Stepfun AI releases the joint-audio 2 mini: The model of the open speech-8b-to-AI than GPT-4O-AI-AUDio

Stepkelen Ai Team Divided Step-Audio 2 MiniThe Model of the 8b-to-language language (LALM) moves audio, basic, and timely communication. Extracted under the Apache 2.0 LicenseThis open source model reaches the performance of the speech recognition, audio understanding, and talks for statements exceeding benchmarks-sypaskapassing systems-syspassing system such as GPT-4O-audio.

Important features
1. Unified Audio-text-text text
Unlike Ass as Asr + llm + TTS Pipelits ea, Step-Audio 2 includes Multimodal Discrete Contact Modelingthere text and audio tokens Share one broadcast.
This makes:
- Sexful thinking in the text and noise.
- In The-The-Fly Changing Voice Tyntle during humility.
- Consistency in Semantic, Prosodic, and emotional.
2. A generation that shows and shows emotions
The model does not just write a talk-it Features Failed As a pitch, rhythm, feelings, timbre, and style. This allows discussions with emotional tones such as gossip, sadness, or happiness.
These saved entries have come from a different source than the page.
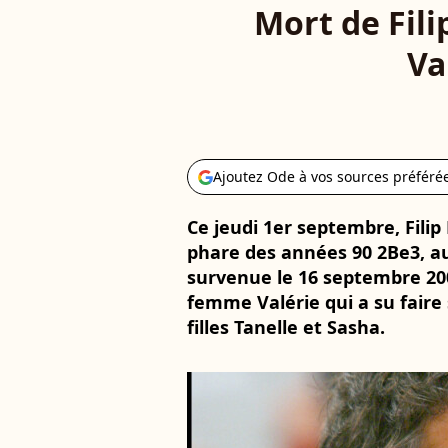
Mort de Fili
Va
Ajoutez Ode à vos sources préféré
Ce jeudi 1er septembre, Fili
phare des années 90 2Be3, au
survenue le 16 septembre 200
femme Valérie qui a su faire 
filles Tanelle et Sasha.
Benches in the Steeval-Audio-Devousististic Show step-audio 2 to achieve 83.1% accuracyacross GPT-4O Audio (43.5%) and qwen-Omnnoni (44.2%).
3. Return of Conditions Talks
Step-Audio 2 includes Multimodal Rag (Retrieval-Unfalled generation):
- Web synthesis real availability.
- Audio Search-Ant the novel power returns literal voices to the library of the big book and invades them with answers, wakes Word of imitation / style at the time of seeing.
4. Posting the tool and thinking of multimodal
The program exceeds more than the Synattesis of Support Supporting Tool. The benches show that step-audio 2 is like a text llms in To select an instrument with the accuracy of parameterWhile it is vertical different Search Search Limitation Calls-Not not only available to llms.
Training and Data Rate
- Text + Sony Sound Corpus: 1.356T tokens
- Audio hours: 8M + Real Hours Acts
- Diversity of speaker: ~ 50k veices in all languages and tongues
- Pretraineing Pipeline: The Multi-Stage Curriculum Curriculum covering Asr, TTS, speech-to-translation, and the integration of nature.
This great training that allows the step-audio 2 mini to keep a solid solid thinking (with QWEN2-Audio and Cosynceice Foundation) while working the audio model.
The benches of work




Recognition of an automated expression (ASR)
- English: WER ratio 3.14% (Beats GPT-4O Transcrip on 4.5% ratings).
- Chinese: Average measure 3.08% (more low than GPT-4O and QWEN-Omnoni).
- Spinders each other and accents.
Audio Understanding (Mmau Benchmark)
- Step-Audio 2: 78.0 Average, Outperform Iyni-R1 (77.0) and Audio Flamingo 3 (73.1).
- It is very strong in Activities showing consultation with the expression.
Talk Translation
- Concost 2 (S2TT): BLEUU 39.26 (very higher between open and closed models).
- CVSS (S2ST): BLEUE 30.87, before GPT-4O (23.68).
Choices to chat (ur-bench)
- China's conversations: It's very nice in the 83.3 (basic) including 68.2 (Pro).
- English negotiations: Competition with GPT-4O (83.9 vs 84.5), before some open models.


Store
Step-Audio 2 Mini Make Advanced, Multimodal speech dough wants to be available to developers and the research community. By combining QWEN2-AUDIODose of a consultation Cosyvoice's Tokozation Pipeand to agree with Return of the foundation of the foundationStepfon has brought one of the most capable Open Audio LLMS.
Look Paper including The model in the kisses. Feel free to look our GITHUB page for tutorials, codes and letters of writing. Also, feel free to follow it Sane and don't forget to join ours 100K + ml subreddit Then sign up for Our newspaper.
Asphazzaq is a Markteach Media Inc. According to a View Business and Developer, Asifi is committed to integrating a good social intelligence. His latest attempt is launched by the launch of the chemistrylife plan for an intelligence, MarktechPost, a devastating intimate practice of a machine learning and deep learning issues that are clearly and easily understood. The platform is adhering to more than two million moon visits, indicating its popularity between the audience.